■ **Task brief**
What lines of the data below include the word "Triceps"? Report them by copying each.

Records supplied Block Start

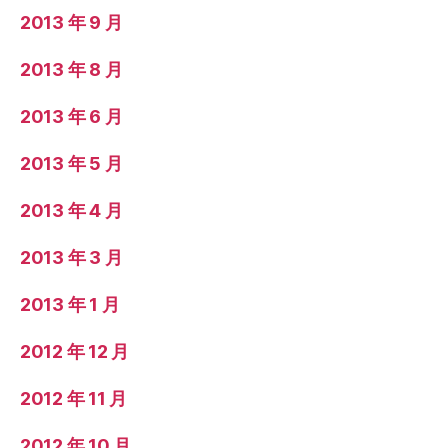
2013 年 9 月
2013 年 8 月
2013 年 6 月
2013 年 5 月
2013 年 4 月
2013 年 3 月
2013 年 1 月
2012 年 12 月
2012 年 11 月
2012 年 10 月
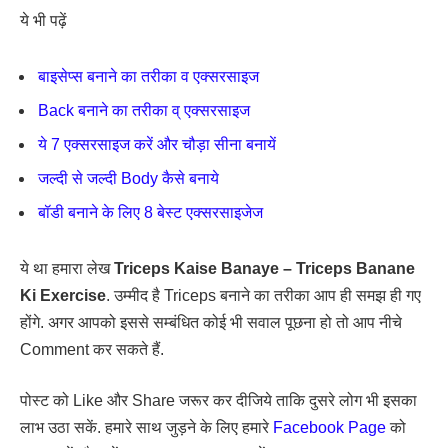
ये भी पढ़ें
बाइसेप्स बनाने का तरीका व एक्सरसाइज
Back बनाने का तरीका व् एक्सरसाइज
ये 7 एक्सरसाइज करें और चौड़ा सीना बनायें
जल्दी से जल्दी Body कैसे बनाये
बॉडी बनाने के लिए 8 बेस्ट एक्सरसाइजेज
ये था हमारा लेख
Triceps Kaise Banaye – Triceps Banane
Ki Exercise
. उम्मीद है Triceps बनाने का तरीका आप ही समझ ही गए
होंगे. अगर आपको इससे सम्बंधित कोई भी सवाल पूछना हो तो आप नीचे
Comment कर सकते हैं.
पोस्ट को Like और Share जरूर कर दीजिये ताकि दुसरे लोग भी इसका
लाभ उठा सकें. हमारे साथ जुड़ने के लिए हमारे
Facebook Page
को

Records supplied Block End

■ **Solution for this task**
Triceps Kaise Banaye – Triceps Banane
. उम्मीद है Triceps बनाने का तरीका आप ही समझ ही गए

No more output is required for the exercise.